Cumulative incidence of deer herbivory (a), rodent attack (b), and unknown mortality (c) for unprotected Q. rubra seedling cohorts planted in spring 2010 (top row) and 2011 (bottom row) in areas with different deer management (no management, hunting, or sterilization; N = 20 oaks per site; 5 sites per management regime; one site in the no management area was omitted in 2011)

Table 2

Results for mixed effects Cox regression evaluating effects of fencing (fenced or open), deer management (no management, sterilization, and hunting,), and average vegetation height on oaks planted in 2010 (15 sites) and 2011 (14 sites)

	Coef (SE)	Exp (coef)	z‐Value	p
(A) 2010
Fixed effects
Management (hunting)	−0.14 (0.93)	1.15	0.15	.88
Management (sterilization)	2.30 (1.51)	9.89	2.18	.03
Initial height	0.09 (0.04)	1.10	2.34	.02
Initial height: management (hunting)	−0.05 (0.06)	0.85	−0.91	.36
Initial height: management (sterilization)	−0.20 (0.07)	0.82	−2.74	.01
Random effects	Std dev
Site	0.27
(B) 2011
Fixed effects
Management (hunting)	−0.37 (0.37)	0.70	−1.00	.32
Management (sterilization)	0.55 (0.36)	1.73	1.52	.13
Random effects	Std dev
Site	0.46

We present only results for the best model. Estimates and standard errors (SE) reported from the model fitted with restricted maximum likelihood.

In 2010, the risk of browsing by deer was significantly higher for Q. rubra seedlings in the no management zone compared with seedlings in hunting and sterilization zones (Figure 5; Tables 2A and S1A). The best model indicated that browse risk significantly increased as a function of initial oak height (Table S2A) and was associated with a significant interaction between management zone and initial oak height, such that taller oaks were more likely to be browsed in the no management zone than in the hunting and sterilization zones. In 2010, initial oak height at planting averaged 14.7 ± 0.13 cm and oaks in the sterilization zone were slightly but significantly shorter at planting (mean ± SEM: 13.88 ± 0.19 cm) than oaks planted in no management (14.99 ± 0.22 cm) or hunting (15.17 ± 0.24 cm) zones (F 2,594 = 10.4, p < .005; a posteriori Tukey test p < .05). However, oak height at planting was similar between caged (14.5 ± 0.18 cm) and unprotected individuals (14.85 ± 0.17 cm; F 1,594 = 2.01, p = .15) in each management zone. Average height of the surrounding vegetation at planting (measured only in 2010) was significantly lower in the sterilization zone (mean ± SEM: 6.9 ± 1.5 cm) than no management (15.1 ± 1.9 cm) and hunting (11.3 ± 2.7 cm) zones, but did not differ between hunting and no management zones (a posteriori Tukey test; p < .05). Average vegetation height at planting was not a significant variable in our analyses and dropped from the best model (Table S1A).
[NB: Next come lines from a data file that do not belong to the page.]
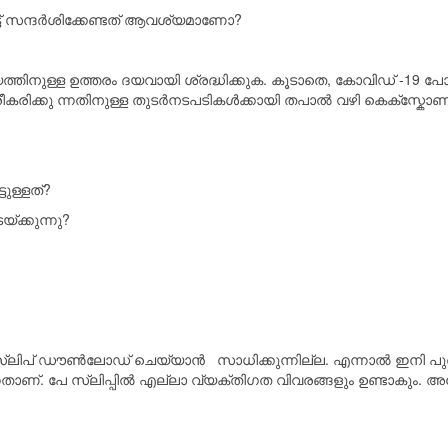
ട് സന്ദർശിക്കേണ്ടത് ആവശ്യമാണോ?
്തിനുള്ള ഉത്തരം ദയവായി ശ്രദ്ധിക്കുക. കൂടാതെ, കോവിഡ് -19 പ
രിക്കു ന്നതിനുള്ള തുടർനടപടികൾക്കായി തപാൽ വഴി കെക്സ്കോണില
ടുള്ളത്?
ക്കുന്നു?
പേ സ്ലിപ് ഡൗൺലോഡ് ചെയ്യാൻ സാധിക്കുന്നില്ല. എന്നാൽ ഇനി പുത
ണ്. പേ സ്ലിപ്പിൽ എല്ലാ വ്യക്തിഗത വിവരങ്ങളും ഉണ്ടാകും. അപ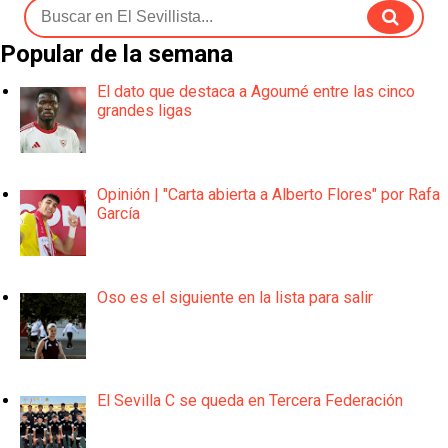
Popular de la semana
El dato que destaca a Agoumé entre las cinco
grandes ligas
Opinión | "Carta abierta a Alberto Flores" por Rafa
García
Oso es el siguiente en la lista para salir
El Sevilla C se queda en Tercera Federación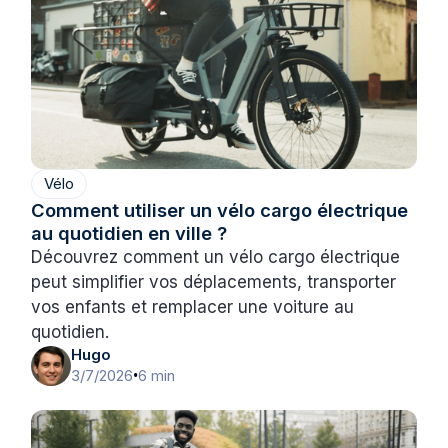
Vélo
Comment utiliser un vélo cargo électrique
au quotidien en ville ?
Découvrez comment un vélo cargo électrique
peut simplifier vos déplacements, transporter
vos enfants et remplacer une voiture au
quotidien.
Hugo
3/7/2026
6 min
•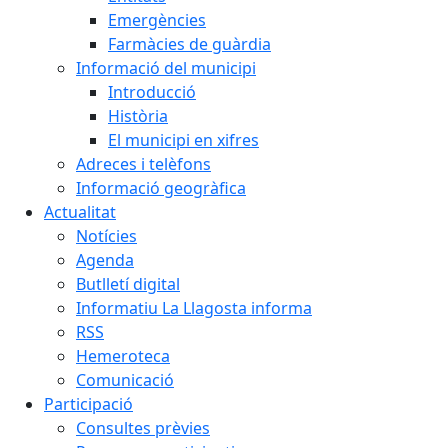
Emergències
Farmàcies de guàrdia
Informació del municipi
Introducció
Història
El municipi en xifres
Adreces i telèfons
Informació geogràfica
Actualitat
Notícies
Agenda
Butlletí digital
Informatiu La Llagosta informa
RSS
Hemeroteca
Comunicació
Participació
Consultes prèvies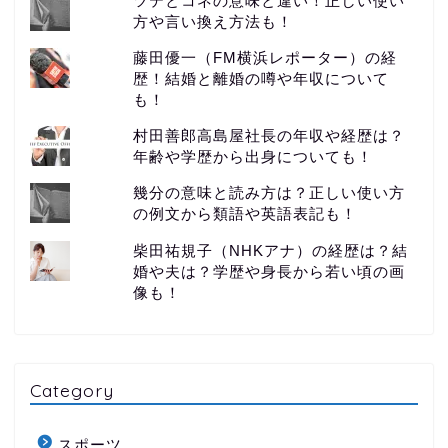
ツテとコネの意味と違い！正しい使い
方や言い換え方法も！
藤田優一（FM横浜レポーター）の経
歴！結婚と離婚の噂や年収について
も！
村田善郎高島屋社長の年収や経歴は？
年齢や学歴から出身についても！
幾分の意味と読み方は？正しい使い方
の例文から類語や英語表記も！
柴田祐規子（NHKアナ）の経歴は？結
婚や夫は？学歴や身長から若い頃の画
像も！
Category
スポーツ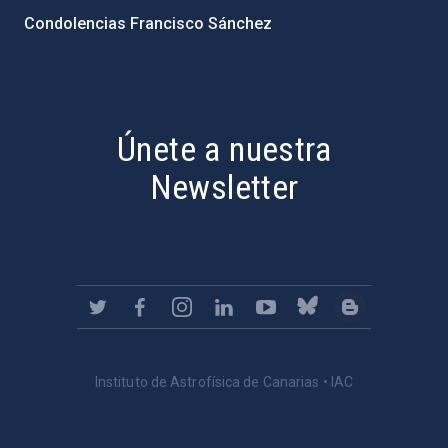
Condolencias Francisco Sánchez
PostFooter > Newsletter link
Únete a nuestra
Newsletter
Instituto de Astrofísica de Canarias • IAC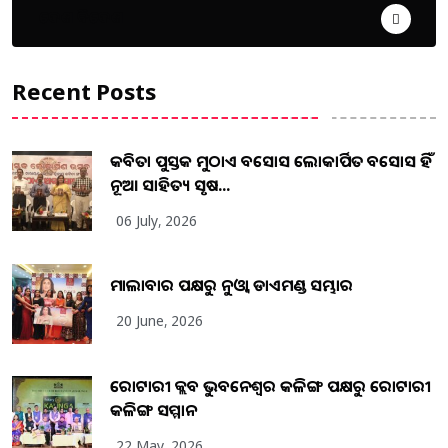
ଦେଶ ବିଦେଶ
Recent Posts
କବିତା ପୁସ୍ତକ ମୁଠାଏ ଅବସୋସ ଲୋକାର୍ପିତ ଅବସୋସ ହିଁ
ନୂଆ ସାହିତ୍ୟ ସୃଷ...
06 July, 2026
ମାଲାବାର ପକ୍ଷରୁ ନୁଓ୍ବା ଡାଏମଣ୍ଡ ସମ୍ଭାର
20 June, 2026
ରୋଟାରୀ କ୍ଲବ ଭୁବନେଶ୍ୱର କଳିଙ୍ଗ ପକ୍ଷରୁ ରୋଟାରୀ
କଳିଙ୍ଗ ସମ୍ମାନ
22 May, 2026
In 2011, we found a marginally significant effect of management zone (log‐likelihood test between the model including management zone and the null model: χ2 = 5.9, df = 2, and p = .05) and no significant effect of initial oak height at planting (log‐likelihood test between the model including height and the null model: χ 2 = 0.35, df = 1, and p = .85) on the risk of being browsed by deer. However, the best model (lowest AICc) included management zone (Table S1B) and indicated that the risk of deer browsing was highest in the sterilization zone, followed by the no management zone, and the hunting zone (Figure 5b; Table 2B). Initial height of oaks planted in 2011 averaged 12.9 ± 0.11 cm and did not differ among management regimes or fencing treatments (p > .05).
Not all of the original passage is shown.